Insurer Phoenix on the hunt for deals after strong results

The boss of newly promoted FTSE 100 insurance company Phoenix said today he was keen to do further transactions following the £3bn purchase of Standard Life Assurance last year.

Phoenix chief executive Clive Bannister said: “We are open for business and very keen to do our next transaction but they do tend to be quite complicated and some can be large so you never know what’s going to happen.

“I don’t anticipate when red London buses will turn up but one will.”

Read more: Phoenix expects to beat cash targets as Standard Life deal nears close

The company, which will be promoted to the top tier index on 18 March, said yesterday its profit for the year to 31 December almost doubled, jumping from £368m in 2017 to £708m last year.

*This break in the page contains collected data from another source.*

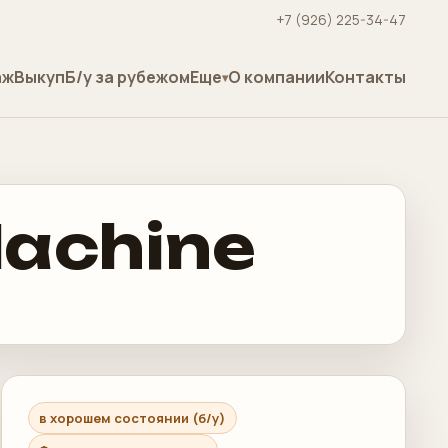
+7 (926) 225-34-47
аж
Выкуп
Б/у за рубежом
Еще
О компании
Контакты
achine
в хорошем состоянии (б/у)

Phoenix, which is Europe’s largest owner of life assurance funds closed to new customers, boosted its proposed final dividend to 23.4p per share, a 3.5 per cent increase on the previous year.

It said it generated £664m of cash in 2018, up from £653m the previous year.

The company said it had generated £1.3bn in cash in 2017 and 2018, beating the upper end of its cash generation target of £1-£1.2bn for the period.

Phoenix increased its synergy target from the Standard Life Assurance acquisition to £1.22bn from a previous target of £720m.

Read more: The City pensions boss running around for retirees

Alongside its closed business, which focuses on buying life insurance books which are closed to new business and running them more efficiently, Phoenix has an open business, which writes new policies.

Phoenix it has £180bn of assets under management in its closed business with £85bn in its open business.

Bannister said in the future new business from its open book reach the stage where it could replace “run off” from its closed business.

“Were we to achieve that it would be fairly spectacular point of inflection,” he said.

Phoenix Group’s shares rose nearly 2.6 per cent yesterday to close at 724p.